Позже Илландрис узнала, что девочку звали Джинна, ее брата — Родди, а мальчика с кашлем — Зак.
Она молилась за них каждую ночь. А когда засыпала, их лица неотступно преследовали ее в кошмарах, пока она не просыпалась с криком.
Ее глаза открылись. Она кричала.
Или, по крайней мере, пыталась кричать — ее горло так саднило от плача и жажды, что она лишь прохрипела что–то. Как всегда, проснувшись, Илландрис провела пальцами по ране на лице. Она была липкой, и влажной, и теплой на ощупь. Рана постоянно пульсировала, эта ноющая боль время от времени усиливалась и пронизывала ее насквозь. И тогда она беспомощно свертывалась калачиком у стенки клетки из ивовых прутьев и рыдала, пока мучительная боль не ослабевала. Эту рану ей не удавалось исцелить с помощью магии, она была нанесена демонической сталью, и, хотя Шаману удалось зарастить раны, которые нанес ему Кразка, она — не лорд–маг. Ей придется носить этот жуткий шрам до конца жизни.
«Пожалуйста, пусть это кончится. Я хочу умереть. Пожалуйста, дай мне умереть».
Она слегка подвинулась, пытаясь вытянуть ноги в крошечном пространстве клетки. От этого движения полужидкие массы, накопившиеся в клетке, захлюпали. Мягкая подстилка из дерьма и прочих отходов согревала ее во время ночных холодов. Сохраняла ей жизнь, хотя она молилась, чтобы с ее страданиями было покончено.
Возможно, когда наступит зима, холод в конце концов прикончит ее. Но сейчас только началась осень. Такая быстрая смерть станет возможной лишь через несколько месяцев, если, конечно, Король–Мясник это допустит. Он может решить перевести ее из этой открытой помойной ямы куда–нибудь еще.

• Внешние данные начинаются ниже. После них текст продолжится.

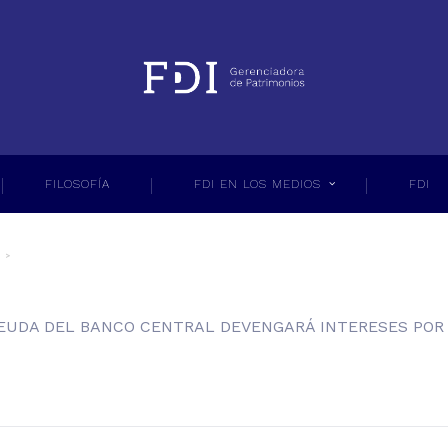
FILOSOFÍA
FDI EN LOS MEDIOS
FDI
DEUDA DEL BANCO CENTRAL DEVENGARÁ INTERESES POR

Мысль о том, что она проведет остаток своей жизни в клетке, вызвала у Илландрис желание выдрать себе все волосы и выцарапать глаза. Две недели в этой кошмарной тюрьме, и она уже сходит с ума.
Она услышала, как пошевелился Магнар в клетке напротив. Он находился в заключении два месяца. Казалось, что ему как- то удалось сохранить рассудок, хотя последнее время они редко разговаривали. Им почти нечего сказать друг другу.
И тут Магнар заговорил, его голос прозвучал как скрежет:
— Илландрис.
— Да? — ответила она слабым голосом, полным безысходности.
— Я не говорил тебе, что мне очень жаль?
Илландрис повернулась к нему лицом. Она видела на его обнаженном торсе раны, нанесенные Кразкой: рваные шрамы на месте отрезанных сосков, обрубки отсеченных пальцев рук. Мускулы Магнара начали хиреть, а красивое лицо стало костлявым. Замечательные серые глаза, которые она находила такими обаятельными, почти утратили свой блеск.
Как и она, Магнар был весь в дерьме. Говно и моча, которые время от времени низвергались на них сверху, сначала ужасали ее, но теперь она стала к ним совсем нечувствительна. И отличие от ужасной раны на ее лице, со всем остальным вода справится.